Eleven Miles There, Twelve Miles Back (Meghan Rose Allen)
Eleven Miles There, Twelve Miles Back splits timelines between Toronto and the Kawarthas. I wanted to capture those two places melting into one, as they would when viewed through the lens of memory.
The forest part of the image is a ho-hum photo I took three years ago while driving through British Columbia. The photo which became the city part of the image, on the other hand, came about in fabulously serendipitous fashion. I was walking around downtown with my girlfriend at the time, and just as we were crossing the street at Queen and John, the dying light glinted off the pavement and a streetcar just so, and I had to take a picture of it. The picture sucked, obviously, so I re-crossed the street a couple of times – much to my companion’s consternation – and snapped some more shots from the middle of the intersection. That’s the life of an artist for you.
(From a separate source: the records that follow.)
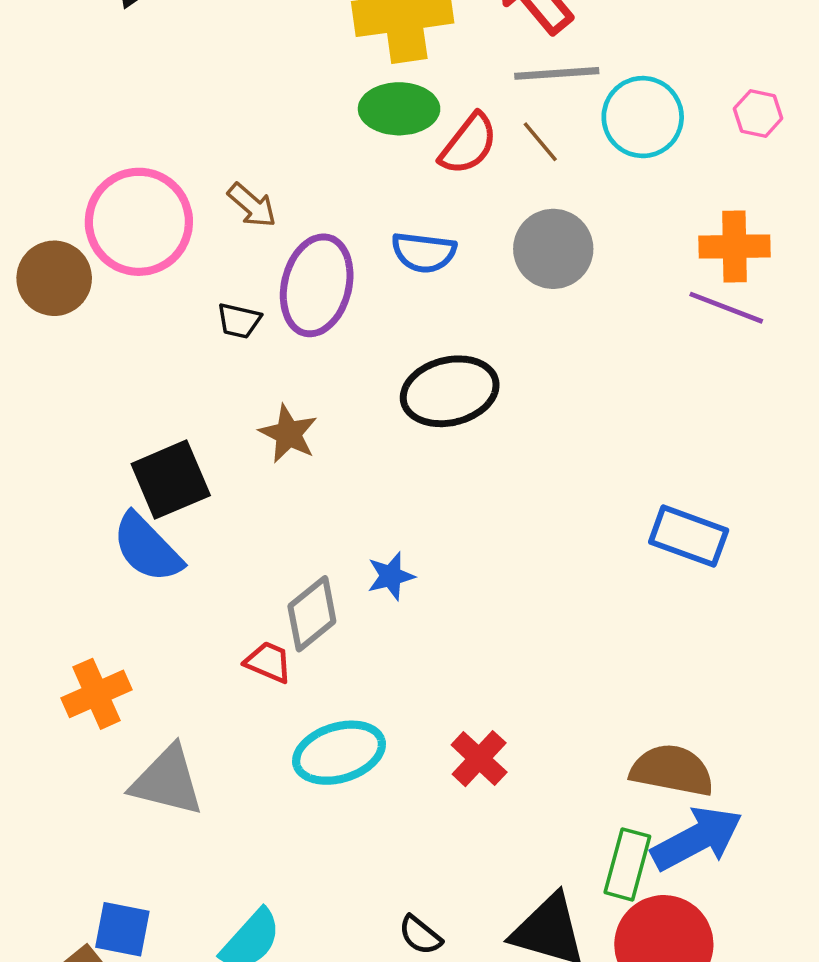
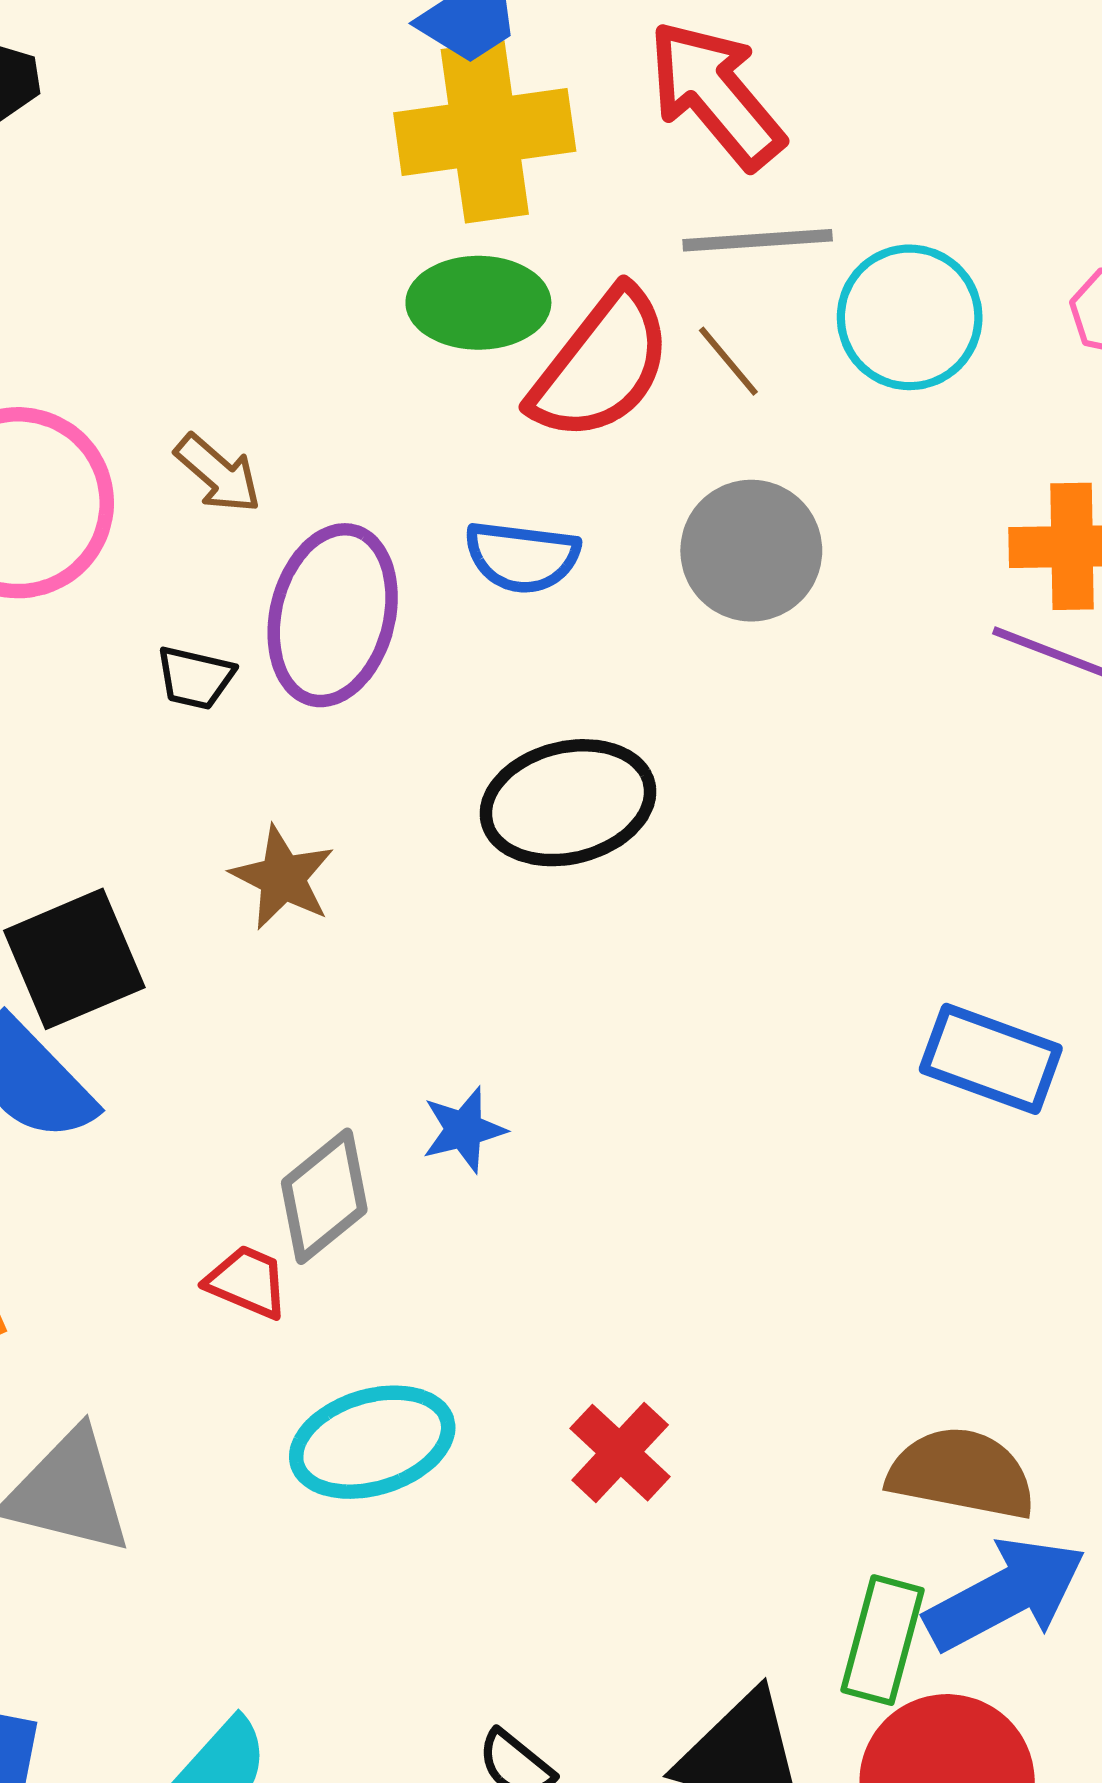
red semicircle: (468, 144) -> (601, 365), size x1.4

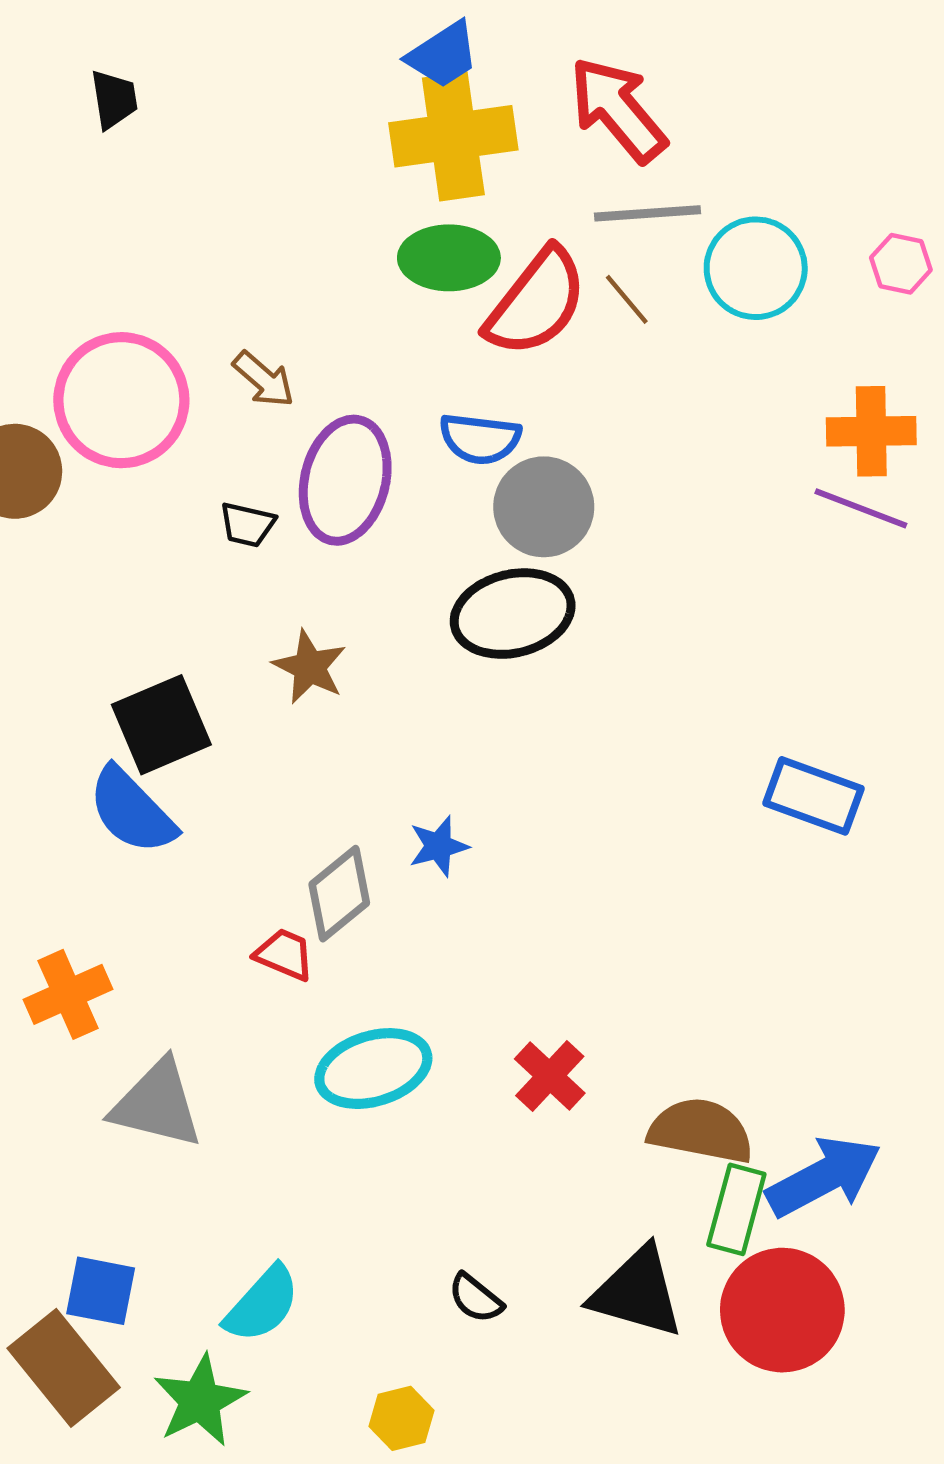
gray circle: (751, 551) -> (544, 507), moved
brown semicircle: (962, 1473) -> (701, 1131), moved

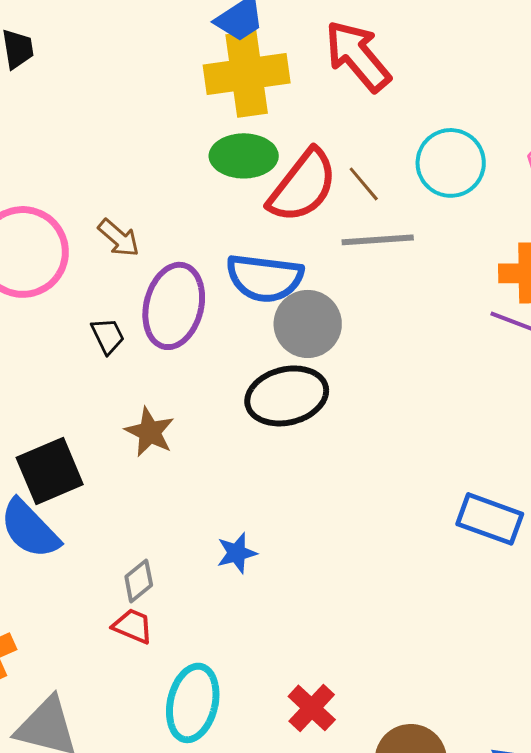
gray line: (647, 213) -> (378, 240), moved
blue semicircle: (480, 439) -> (265, 278), size x1.4
black trapezoid: (247, 525) -> (108, 336), turned -129
gray diamond: (339, 894) -> (139, 581), moved, size x0.7
cyan ellipse: (373, 1069) -> (193, 703), turned -60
Angels Passing (Don McLellan)
This cover wouldn’t have been possible without a fantastic photo taken by my friend, Julio Palacios, who spent a few years teaching (and travelling) through Asia. I’ll let him take over from here:
I was almost finished crossing the island of Java on my way to Bali when I took this photograph. Seeing as though I was already heading east and in its direction, I decided it would be wrong to skip on seeing the tourist-friendly Mount Bromo. After a long and bumpy jeep ride left me as close as it could to the pristine yet still active volcano top, I discovered – scattered across the flatlands surrounding the ancient volcano – these Tenggerese people on horseback. Drawn by the gaggles of tourists, these nomadic hoarders gather every morning before daybreak in order to pick up or deliver much needed supplies and goods, and to offer the exhausted tourist a lift to one of the volcano’s fuming volcanic craters.
There really isn’t that much more for me to add to this, except maybe a couple of words on the Korean script we used above the title. Julio was teaching in Korea when I designed the cover, and he was kind enough to ask one of his co-workers to translate the phrase Angels Passing to script. Our crack team (and by team I mean Geoff Olynyk, Jackie’s partner and one of the unsung heroes of Found Press) double-checked with one of his co-workers on the quality of the translation, and reported back thusly:
The current translation does not strictly mean “angels passing”, it means “the trace of an angel”, with “trace” in the sense of “a presence left behind”, like a footprint left by a person that walked through the snow. But he suggests leaving it as it is now, for these reasons:
- If you add the plural character (둘, dul, pronounced dool), it becomes “the trace of angels”, but he says it sounds much more awkward in Korean that way. The Korean language has certain phrases that sound very elegant, and the way you have it now sounds very elegant and poetic. Adding the dul takes that away.
- Changing the current second word (“the trace of”) to the one that more literally means “passing by” also makes it sound “childish” according to JP.
- He says it’s very clear what it means now, and the current translation is the best for keeping the meaning while also making it sound good in Korean.
Something about the lot of us firing emails at each other from three different countries to get this done strikes me as extremely cool.
By the way, if you want to see more of Julio’s awesome pictures from Indonesia, pop on over to his website. Seriously, go look. Now.
Memories of a Carnivore: Adventures in Eating Ethically (Julie Dupuis)
Memories of a Carnivore is the autobiographical account of a meat-eater trying to become vegetarian. So naturally, my twisted mind immediately pictures a vegetable that eats meat. The fly trap doesn’t actually have anything to do with the story, except on a conceptual level, but it’s just so striking and weird that I had to use it. The illustration is from an ancient (ergo: public domain) guide to American plants.